§ **WHAT IS REQUIRED**: A single number is all that's needed: how many lines in the data contain the string "adalah".
______
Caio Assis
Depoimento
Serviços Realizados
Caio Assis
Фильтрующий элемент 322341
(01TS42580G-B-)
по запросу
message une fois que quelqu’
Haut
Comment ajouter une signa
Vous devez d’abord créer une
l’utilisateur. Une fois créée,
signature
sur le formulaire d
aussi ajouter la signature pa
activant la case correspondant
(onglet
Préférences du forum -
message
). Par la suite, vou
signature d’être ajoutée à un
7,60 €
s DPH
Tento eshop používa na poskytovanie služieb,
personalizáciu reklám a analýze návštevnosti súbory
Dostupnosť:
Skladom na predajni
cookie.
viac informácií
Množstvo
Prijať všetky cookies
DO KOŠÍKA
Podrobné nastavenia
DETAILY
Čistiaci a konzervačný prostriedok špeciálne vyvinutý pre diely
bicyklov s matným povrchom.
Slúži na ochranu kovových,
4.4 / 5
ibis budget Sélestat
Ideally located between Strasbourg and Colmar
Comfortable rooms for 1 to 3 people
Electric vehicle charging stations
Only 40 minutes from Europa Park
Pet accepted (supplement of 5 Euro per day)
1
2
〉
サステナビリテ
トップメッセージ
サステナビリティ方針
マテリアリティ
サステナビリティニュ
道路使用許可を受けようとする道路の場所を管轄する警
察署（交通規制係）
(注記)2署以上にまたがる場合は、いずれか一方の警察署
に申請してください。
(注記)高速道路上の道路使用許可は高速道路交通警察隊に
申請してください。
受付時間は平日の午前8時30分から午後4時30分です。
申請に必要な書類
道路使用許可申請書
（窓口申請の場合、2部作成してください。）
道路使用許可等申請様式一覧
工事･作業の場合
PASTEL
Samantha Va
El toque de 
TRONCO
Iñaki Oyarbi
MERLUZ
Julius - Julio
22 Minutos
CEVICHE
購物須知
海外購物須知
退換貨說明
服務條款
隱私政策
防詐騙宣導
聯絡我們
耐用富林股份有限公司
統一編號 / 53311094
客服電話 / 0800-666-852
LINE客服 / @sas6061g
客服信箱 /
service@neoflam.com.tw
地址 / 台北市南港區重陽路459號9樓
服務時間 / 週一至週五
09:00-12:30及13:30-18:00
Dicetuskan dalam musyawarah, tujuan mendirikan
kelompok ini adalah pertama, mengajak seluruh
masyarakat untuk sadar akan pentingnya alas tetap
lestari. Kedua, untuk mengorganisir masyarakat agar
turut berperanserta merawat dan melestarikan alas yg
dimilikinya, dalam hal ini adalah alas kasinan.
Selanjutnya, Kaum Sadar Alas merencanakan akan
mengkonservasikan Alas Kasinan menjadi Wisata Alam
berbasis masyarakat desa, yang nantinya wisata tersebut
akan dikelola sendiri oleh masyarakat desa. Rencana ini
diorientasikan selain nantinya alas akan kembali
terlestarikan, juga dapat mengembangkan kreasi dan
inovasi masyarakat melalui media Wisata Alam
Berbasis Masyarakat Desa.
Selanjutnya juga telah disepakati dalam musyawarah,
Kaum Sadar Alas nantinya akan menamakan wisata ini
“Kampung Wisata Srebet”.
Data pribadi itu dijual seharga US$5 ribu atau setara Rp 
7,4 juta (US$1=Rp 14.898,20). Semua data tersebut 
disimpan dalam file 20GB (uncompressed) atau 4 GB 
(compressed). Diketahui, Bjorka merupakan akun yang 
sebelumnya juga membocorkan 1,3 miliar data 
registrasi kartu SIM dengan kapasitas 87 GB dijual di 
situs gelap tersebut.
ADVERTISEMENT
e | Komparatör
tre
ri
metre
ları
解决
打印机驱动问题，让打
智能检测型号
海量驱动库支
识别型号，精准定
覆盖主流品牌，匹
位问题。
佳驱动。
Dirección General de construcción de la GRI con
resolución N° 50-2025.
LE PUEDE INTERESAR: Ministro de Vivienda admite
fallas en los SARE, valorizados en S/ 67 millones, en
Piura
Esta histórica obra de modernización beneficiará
______
§ **REPLY**: 2